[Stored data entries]
______

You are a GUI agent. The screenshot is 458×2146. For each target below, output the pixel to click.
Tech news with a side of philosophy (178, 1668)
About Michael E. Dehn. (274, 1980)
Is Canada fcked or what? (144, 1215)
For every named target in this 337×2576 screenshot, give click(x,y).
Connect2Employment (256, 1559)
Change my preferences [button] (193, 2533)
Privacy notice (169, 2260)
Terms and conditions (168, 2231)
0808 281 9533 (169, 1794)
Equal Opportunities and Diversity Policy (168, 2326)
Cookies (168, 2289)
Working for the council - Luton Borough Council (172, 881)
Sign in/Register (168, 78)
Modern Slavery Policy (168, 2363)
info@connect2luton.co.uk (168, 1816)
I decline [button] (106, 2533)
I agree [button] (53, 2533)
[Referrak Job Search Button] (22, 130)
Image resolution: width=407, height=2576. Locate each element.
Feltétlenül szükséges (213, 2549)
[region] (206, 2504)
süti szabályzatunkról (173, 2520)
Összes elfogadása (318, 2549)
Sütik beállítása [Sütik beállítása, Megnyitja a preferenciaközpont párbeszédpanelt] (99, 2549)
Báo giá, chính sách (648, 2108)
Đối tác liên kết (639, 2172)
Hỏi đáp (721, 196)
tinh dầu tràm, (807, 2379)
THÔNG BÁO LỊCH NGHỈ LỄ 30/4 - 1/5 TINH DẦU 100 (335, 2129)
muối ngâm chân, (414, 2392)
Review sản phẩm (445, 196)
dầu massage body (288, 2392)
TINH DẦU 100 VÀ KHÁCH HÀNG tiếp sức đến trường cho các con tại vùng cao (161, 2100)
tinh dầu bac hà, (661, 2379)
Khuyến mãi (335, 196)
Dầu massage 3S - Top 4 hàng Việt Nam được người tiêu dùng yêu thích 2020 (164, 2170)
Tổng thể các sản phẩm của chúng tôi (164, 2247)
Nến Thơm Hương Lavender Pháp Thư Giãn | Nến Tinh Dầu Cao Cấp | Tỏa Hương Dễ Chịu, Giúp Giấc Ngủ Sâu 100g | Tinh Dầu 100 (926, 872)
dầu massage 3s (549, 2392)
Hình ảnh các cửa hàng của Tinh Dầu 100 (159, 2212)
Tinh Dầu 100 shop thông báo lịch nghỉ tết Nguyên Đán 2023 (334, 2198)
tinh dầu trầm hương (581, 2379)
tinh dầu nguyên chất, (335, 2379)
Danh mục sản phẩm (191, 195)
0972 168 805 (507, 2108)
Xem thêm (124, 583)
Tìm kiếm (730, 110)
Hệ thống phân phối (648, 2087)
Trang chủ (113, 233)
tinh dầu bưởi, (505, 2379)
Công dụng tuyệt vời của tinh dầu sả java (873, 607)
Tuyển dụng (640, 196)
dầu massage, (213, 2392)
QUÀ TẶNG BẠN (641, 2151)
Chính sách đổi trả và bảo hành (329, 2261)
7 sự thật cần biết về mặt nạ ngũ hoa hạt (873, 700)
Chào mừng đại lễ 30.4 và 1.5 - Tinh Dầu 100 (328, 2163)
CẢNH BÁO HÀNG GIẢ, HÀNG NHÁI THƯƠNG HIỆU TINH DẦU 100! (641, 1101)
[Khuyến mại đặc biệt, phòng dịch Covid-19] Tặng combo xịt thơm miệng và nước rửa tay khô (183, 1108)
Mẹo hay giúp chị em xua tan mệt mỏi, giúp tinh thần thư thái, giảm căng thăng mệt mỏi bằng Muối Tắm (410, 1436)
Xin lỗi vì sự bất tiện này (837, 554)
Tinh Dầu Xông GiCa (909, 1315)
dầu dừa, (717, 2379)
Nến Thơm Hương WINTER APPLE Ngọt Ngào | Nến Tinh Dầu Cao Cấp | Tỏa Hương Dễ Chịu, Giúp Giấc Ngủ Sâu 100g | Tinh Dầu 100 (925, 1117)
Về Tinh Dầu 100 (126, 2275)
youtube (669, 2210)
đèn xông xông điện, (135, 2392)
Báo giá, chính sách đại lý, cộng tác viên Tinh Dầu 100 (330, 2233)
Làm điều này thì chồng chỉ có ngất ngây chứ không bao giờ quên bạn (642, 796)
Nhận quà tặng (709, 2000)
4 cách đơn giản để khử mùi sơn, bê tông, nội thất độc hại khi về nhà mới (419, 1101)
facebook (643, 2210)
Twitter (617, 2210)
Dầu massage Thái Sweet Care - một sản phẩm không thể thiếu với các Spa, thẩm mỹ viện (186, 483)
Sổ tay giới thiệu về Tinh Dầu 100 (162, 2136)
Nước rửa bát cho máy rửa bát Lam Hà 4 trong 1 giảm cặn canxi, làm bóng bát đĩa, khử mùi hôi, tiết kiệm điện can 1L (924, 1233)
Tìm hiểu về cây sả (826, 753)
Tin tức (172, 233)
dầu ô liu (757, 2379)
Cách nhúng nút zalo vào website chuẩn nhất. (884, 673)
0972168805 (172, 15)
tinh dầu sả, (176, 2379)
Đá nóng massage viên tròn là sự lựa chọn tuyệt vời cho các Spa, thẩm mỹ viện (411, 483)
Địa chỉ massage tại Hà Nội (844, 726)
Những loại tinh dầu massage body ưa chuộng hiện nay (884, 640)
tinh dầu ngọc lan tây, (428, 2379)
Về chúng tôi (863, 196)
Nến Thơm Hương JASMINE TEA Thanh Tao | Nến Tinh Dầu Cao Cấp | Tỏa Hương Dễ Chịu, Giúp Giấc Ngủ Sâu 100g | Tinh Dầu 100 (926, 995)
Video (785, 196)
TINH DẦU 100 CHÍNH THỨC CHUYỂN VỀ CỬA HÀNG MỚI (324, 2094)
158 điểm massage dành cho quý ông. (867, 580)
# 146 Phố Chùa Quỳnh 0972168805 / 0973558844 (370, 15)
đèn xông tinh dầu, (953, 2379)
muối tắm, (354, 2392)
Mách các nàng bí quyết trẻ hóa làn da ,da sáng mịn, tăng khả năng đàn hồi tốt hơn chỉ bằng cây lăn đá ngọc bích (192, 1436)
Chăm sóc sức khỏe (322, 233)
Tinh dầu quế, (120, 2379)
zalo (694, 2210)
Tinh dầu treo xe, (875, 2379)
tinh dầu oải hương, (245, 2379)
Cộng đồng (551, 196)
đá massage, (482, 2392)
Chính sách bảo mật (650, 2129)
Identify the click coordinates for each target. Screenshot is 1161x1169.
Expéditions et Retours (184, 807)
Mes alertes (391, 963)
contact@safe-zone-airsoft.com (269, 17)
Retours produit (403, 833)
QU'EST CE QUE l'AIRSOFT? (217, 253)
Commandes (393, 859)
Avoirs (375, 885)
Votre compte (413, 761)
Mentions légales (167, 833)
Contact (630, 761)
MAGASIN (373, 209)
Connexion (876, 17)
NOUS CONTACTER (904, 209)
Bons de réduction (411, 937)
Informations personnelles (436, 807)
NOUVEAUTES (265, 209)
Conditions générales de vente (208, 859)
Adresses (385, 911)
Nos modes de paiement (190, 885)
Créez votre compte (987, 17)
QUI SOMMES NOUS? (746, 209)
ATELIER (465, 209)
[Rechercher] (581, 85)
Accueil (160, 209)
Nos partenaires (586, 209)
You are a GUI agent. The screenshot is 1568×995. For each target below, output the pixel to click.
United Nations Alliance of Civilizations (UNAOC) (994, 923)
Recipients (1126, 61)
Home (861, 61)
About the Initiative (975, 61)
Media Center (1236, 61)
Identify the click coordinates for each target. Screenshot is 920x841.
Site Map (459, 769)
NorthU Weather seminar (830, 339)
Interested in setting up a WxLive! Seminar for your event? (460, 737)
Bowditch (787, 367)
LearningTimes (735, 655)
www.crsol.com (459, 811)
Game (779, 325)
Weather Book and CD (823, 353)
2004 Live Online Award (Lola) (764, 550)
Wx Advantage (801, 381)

______

Task details:
Which lines above hold the string "sách"? Copy every one of them.

Solution to this exercise:
Báo giá, chính sách (648, 2108)
Chính sách đổi trả và bảo hành (329, 2261)
Báo giá, chính sách đại lý, cộng tác viên Tinh Dầu 100 (330, 2233)
Chính sách bảo mật (650, 2129)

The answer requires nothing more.